De nouvelles structures gouvernementales et privées diffusent la propagande, mais les agences anciennes comme France Presse Voir, Fulgur, Lapi, SAFRA et Trampus ou nouvellement créées comme ABC, DNP, Fama, Nora et Silvestre fournissent l’essentiel des photographies de presse et de propagande. Seule l’agence Keystone participe à la Résistance.
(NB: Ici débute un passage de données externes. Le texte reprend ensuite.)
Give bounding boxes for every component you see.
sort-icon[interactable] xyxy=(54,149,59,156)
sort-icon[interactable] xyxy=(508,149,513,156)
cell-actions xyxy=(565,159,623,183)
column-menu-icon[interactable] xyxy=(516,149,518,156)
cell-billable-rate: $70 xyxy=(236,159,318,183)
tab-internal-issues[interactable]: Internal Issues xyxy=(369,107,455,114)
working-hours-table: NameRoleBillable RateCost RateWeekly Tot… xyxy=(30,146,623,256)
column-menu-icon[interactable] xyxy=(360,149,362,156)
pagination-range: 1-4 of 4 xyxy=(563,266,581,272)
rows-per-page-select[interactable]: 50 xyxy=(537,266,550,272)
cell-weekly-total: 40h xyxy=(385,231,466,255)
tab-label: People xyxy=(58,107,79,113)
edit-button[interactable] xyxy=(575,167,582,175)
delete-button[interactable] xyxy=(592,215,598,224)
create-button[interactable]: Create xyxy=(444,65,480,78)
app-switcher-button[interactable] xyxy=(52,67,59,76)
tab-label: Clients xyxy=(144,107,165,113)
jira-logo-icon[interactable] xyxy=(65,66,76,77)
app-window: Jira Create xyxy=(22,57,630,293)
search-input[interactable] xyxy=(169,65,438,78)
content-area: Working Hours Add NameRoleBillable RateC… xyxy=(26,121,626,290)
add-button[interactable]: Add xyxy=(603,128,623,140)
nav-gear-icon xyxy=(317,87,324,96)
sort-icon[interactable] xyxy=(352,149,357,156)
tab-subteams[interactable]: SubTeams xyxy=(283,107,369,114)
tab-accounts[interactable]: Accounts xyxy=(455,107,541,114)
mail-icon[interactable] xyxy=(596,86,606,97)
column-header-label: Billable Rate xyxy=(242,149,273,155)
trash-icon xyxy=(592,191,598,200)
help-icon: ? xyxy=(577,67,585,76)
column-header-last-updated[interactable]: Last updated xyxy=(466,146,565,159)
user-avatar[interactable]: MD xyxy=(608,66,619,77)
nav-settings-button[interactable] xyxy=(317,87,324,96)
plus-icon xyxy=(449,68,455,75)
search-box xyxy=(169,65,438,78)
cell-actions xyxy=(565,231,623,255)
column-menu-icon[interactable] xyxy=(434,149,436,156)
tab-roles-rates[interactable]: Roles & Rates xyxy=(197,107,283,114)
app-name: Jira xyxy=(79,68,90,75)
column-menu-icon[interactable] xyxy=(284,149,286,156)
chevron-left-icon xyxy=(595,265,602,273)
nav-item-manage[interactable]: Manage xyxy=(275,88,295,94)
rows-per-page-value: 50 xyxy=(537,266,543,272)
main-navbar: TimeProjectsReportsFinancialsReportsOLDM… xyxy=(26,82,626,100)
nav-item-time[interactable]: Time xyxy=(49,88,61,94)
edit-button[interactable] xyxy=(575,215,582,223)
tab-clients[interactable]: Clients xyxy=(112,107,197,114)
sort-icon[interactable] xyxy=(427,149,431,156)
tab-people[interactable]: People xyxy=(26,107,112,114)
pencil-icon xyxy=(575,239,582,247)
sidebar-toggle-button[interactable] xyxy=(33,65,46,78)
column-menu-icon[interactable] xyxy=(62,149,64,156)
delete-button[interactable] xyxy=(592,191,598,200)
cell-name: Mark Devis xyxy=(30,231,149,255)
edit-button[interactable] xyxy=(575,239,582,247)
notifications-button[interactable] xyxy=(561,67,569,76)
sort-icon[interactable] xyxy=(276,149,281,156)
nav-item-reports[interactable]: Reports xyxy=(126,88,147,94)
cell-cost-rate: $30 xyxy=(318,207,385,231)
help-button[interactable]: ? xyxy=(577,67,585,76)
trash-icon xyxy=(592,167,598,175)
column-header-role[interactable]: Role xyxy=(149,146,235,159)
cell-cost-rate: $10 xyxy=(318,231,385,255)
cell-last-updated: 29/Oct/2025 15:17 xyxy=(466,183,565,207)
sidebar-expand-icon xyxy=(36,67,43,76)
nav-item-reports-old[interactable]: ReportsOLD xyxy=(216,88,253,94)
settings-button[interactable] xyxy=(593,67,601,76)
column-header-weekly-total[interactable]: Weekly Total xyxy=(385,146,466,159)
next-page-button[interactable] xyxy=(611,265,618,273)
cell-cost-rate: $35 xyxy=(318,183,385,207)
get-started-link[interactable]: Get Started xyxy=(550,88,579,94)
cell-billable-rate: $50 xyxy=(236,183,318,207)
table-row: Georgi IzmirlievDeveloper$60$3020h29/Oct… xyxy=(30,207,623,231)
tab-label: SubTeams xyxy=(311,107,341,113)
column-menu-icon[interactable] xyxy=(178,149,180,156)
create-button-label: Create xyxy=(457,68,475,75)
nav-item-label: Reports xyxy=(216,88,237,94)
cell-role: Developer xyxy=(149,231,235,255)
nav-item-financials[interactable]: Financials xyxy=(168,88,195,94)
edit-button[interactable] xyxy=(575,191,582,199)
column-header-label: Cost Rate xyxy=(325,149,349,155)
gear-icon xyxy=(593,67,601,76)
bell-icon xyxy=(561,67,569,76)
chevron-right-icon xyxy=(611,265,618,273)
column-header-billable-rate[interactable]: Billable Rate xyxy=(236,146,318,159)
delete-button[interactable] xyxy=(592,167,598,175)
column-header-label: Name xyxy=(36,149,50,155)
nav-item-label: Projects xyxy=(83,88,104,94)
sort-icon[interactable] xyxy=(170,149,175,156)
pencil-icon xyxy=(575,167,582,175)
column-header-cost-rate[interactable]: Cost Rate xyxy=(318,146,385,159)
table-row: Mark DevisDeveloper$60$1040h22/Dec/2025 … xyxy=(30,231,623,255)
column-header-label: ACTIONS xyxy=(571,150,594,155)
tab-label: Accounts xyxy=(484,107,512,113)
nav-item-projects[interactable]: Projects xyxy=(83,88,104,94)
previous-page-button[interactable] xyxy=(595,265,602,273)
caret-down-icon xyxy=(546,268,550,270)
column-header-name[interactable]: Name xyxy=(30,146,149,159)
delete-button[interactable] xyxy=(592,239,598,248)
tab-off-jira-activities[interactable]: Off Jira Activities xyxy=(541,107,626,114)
Les autres prospèrent sans état d’âme, plus soucieuses de rentabilité que d’idéologie. Alors que l’élite de l’École de Paris a émigré ou se cache, aucun photographe d’envergure n’émerge. Les chantres du régime sont souvent des photographes besogneux. Le plus brillant, André Zucca, devient le correspondant du magazine nazi Signal. Françoise Denoyelle montre comment la profession, constituée de boutiquiers, d’artisans et de studios, par le biais de ses instances dirigeantes, participe à la spoliation des photographes juifs, soit 10 % des professionnels parisiens, et s’accorde, à la Libération, un certificat de bonne conduite.